Un supporto reciproco
da non sottovalutare, da non ritenere opzionale, perché le sorprese non siano
quelle della tragedia, della divisione, ma della speranza ritrovata. Dove sei? Domanda che fin dai primordi
dell’umanità Dio continua a fare ai suoi figli, specialmete ai suoi figli che
sbagliano.
3. L’ultima parola è orizzonte.
Afferràti dalle nostre preoccupazioni ci dimentichiamo di alzare lo sguardo e
di mettere in gioco il mistero, l’assoluto, quel Dio che, pur nel computo delle
questioni importanti, non sempre rientra tra quelle più urgenti. Non perdere il
Signore perché lui ti consegna le misure corrette della vita, ti restituisce
speranza, ti mostra risorse che non credevi di avere. La fede non ci sottrae
alle difficoltà: ci aiuta ad abitarle, a riconoscere che non siamo da soli nel
cammino della vita, neanche nelle insidie più grandi.
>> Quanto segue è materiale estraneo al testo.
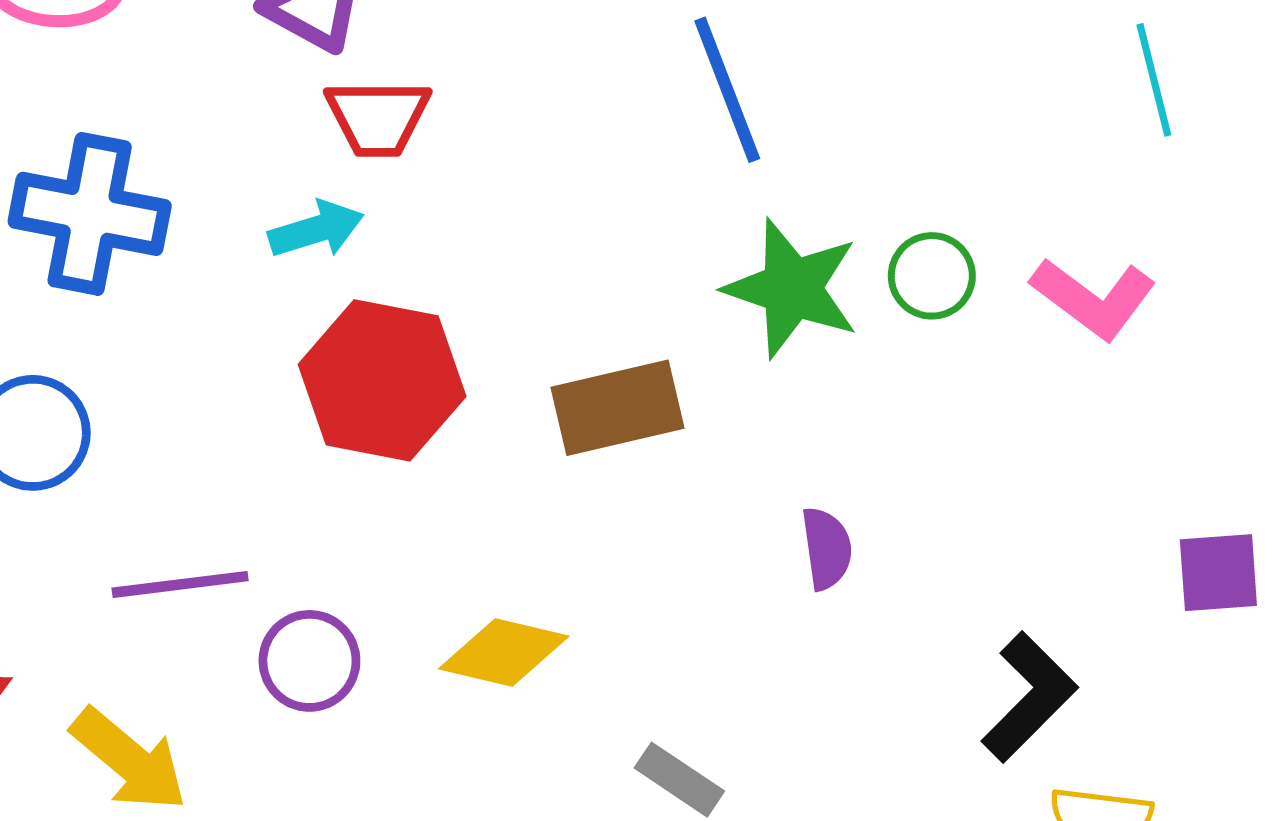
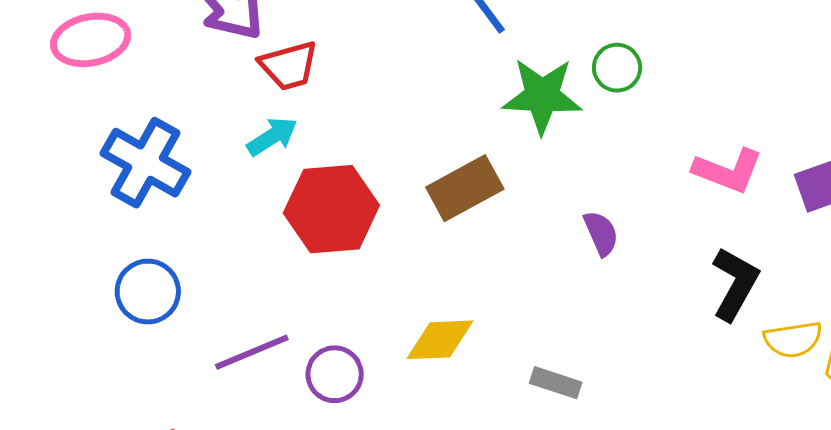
blue cross: (90, 214) -> (145, 163), turned 34
pink L-shape: (1093, 298) -> (728, 171), moved

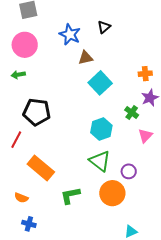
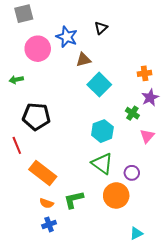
pink circle: (25, 45) -> (38, 49), moved
red line: (16, 140) -> (17, 145), turned -48
orange semicircle: (21, 198) -> (47, 203), moved
blue cross: (29, 224) -> (49, 224), moved, turned -32

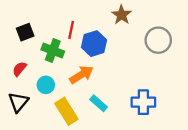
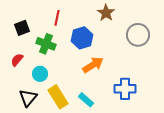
red line: (71, 30) -> (57, 18), moved
orange arrow: (81, 75) -> (93, 65), moved
black triangle: (18, 102) -> (28, 98), moved
cyan rectangle: (99, 103) -> (86, 100), moved

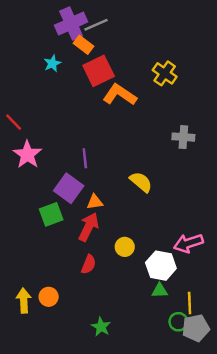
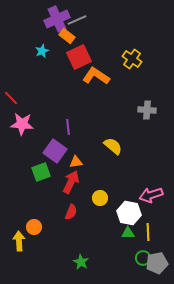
pink star: (27, 155) -> (22, 124), turned -30
orange circle: (49, 297) -> (34, 227), moved
yellow line: (190, 303) -> (148, 232), moved

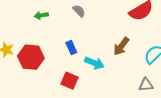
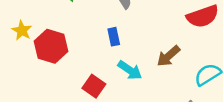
blue rectangle: (71, 47) -> (114, 37), moved

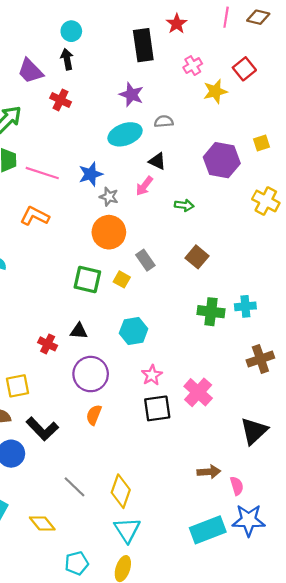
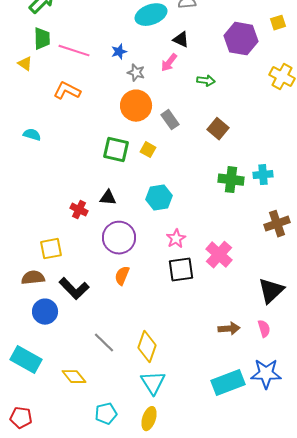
blue star: (91, 174) -> (119, 52), size x0.7
gray rectangle: (145, 260) -> (170, 120), moved
pink semicircle: (237, 486) -> (264, 329), moved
Non è consolazione degli
illusi ma persuasione dei testimoni, di chi continua a ricordare che una pietra
è stata rovesciata dal sepolcro, che un tale di nome Gesù ha aperto un varco di
risurrezione e di vita e ha legato per sempre il chiaroscuro dei giorni al
giorno senza tramonto, in cui Dio terge ogni lacrima, cancella ogni lutto e fa
nuove tutte le cose.
A questo giorno
affidiamo Massimiliano: sulle ginocchia di Gesù sia avvolto di carezze, come i
bambini che al rabbi di Galilea saltavano in braccio sulle strade della
Palestina. A tale giorno, Massimiliano trascini anche il suo papà con la forza
degli innocenti che al Signore
possono chiedere tutto, anche misericordia e perdono per un gesto che ci appare
scellerato ma sulla cui natura vede bene solo il Signore.
Quel giorno rischiari
anche Adriana, la famiglia di Egidio, i suoi amici e questa nostra comunità. Perché
sia la solidarietà a custodirci sempre, perché le luci di Dio prevalgano su
ogni oscurità, perché ogni vita sia accolta e benedetta. Sempre.